I usually post something writing-related on Tuesdays. This week, I’ve pretty much got nuthin’. So what I’m offering is a picture, and a question.
I’ve been enjoying everyone’s comments on my first-draft-ish vampire… stuff… the past few weeks. I know it’s not perfect, and I know that you all know that (and you know that I know that you know that, etc), but it’s very encouraging, especially when I usually show that kind of stuff to NOBODY. That’s how special you all are to me. One pass for typos-and-grammatical-faux-pas special.
So here’s a picture of something different. This is a printed page of my third (fourth? Fourth-and-a-half? Seventeenth? I don’t know anymore) draft of Bound. Not every page gets this many notes, but I think it gives a pretty good idea of how I usually struggle through revisions. That is, with a lack of focus, a lot of questions, some music, a few notebooks (and a pirate hook, apparently) and a whole lot of doodling in the margins.
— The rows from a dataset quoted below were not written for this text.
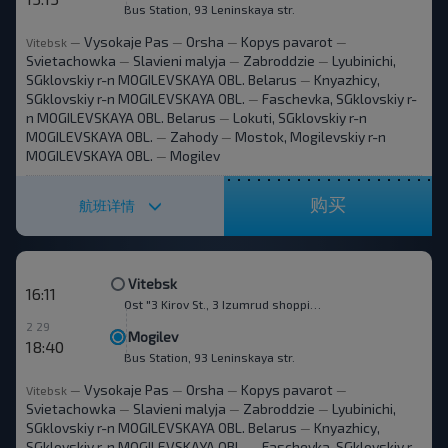
Bus Station, 93 Leninskaya str.
Vysokaje Pas
Orsha
Kopys pavarot
Vitebsk
—
—
—
—
Svietachowka
Slavieni malyja
Zabroddzie
Lyubinichi,
—
—
—
SGklovskiy r-n MOGILEVSKAYA OBL. Belarus
Knyazhicy,
—
SGklovskiy r-n MOGILEVSKAYA OBL.
Faschevka, SGklovskiy r-
—
n MOGILEVSKAYA OBL. Belarus
Lokuti, SGklovskiy r-n
—
MOGILEVSKAYA OBL.
Zahody
Mostok, Mogilevskiy r-n
—
—
MOGILEVSKAYA OBL.
Mogilev
—
购买
航班详情
Vitebsk
16:11
Ost "3 Kirov St., 3 Izumrud shopping mn."
2 29
Mogilev
18:40
Bus Station, 93 Leninskaya str.
Vysokaje Pas
Orsha
Kopys pavarot
Vitebsk
—
—
—
—
Svietachowka
Slavieni malyja
Zabroddzie
Lyubinichi,
—
—
—
SGklovskiy r-n MOGILEVSKAYA OBL. Belarus
Knyazhicy,
—
SGklovskiy r-n MOGILEVSKAYA OBL.
Faschevka, SGklovskiy r-
—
Don’t bother trying to blow it up to see what I’m changing, it doesn’t matter. The point is, DEAR LORD THE RED PEN.
Ugh. The wases. The missteps. The questions that could have been better answered elsewhere, the too-much-backstory, the could-I-cut-this. *sobs*
So here’s the question: how do you do it? Do you print out your work and mark it up like a high school teacher (with significantly more funky flowers and birds, in my case), or do you revise electronically? Are you still changing this much after numerous drafts, or do your stories come out pretty much the way you wanted them to in early drafts, and you’re just changing a phrase here and there? Do you prefer to doodle spiderwebs, cats, car chases or perhaps sharks on your work? What’s your process?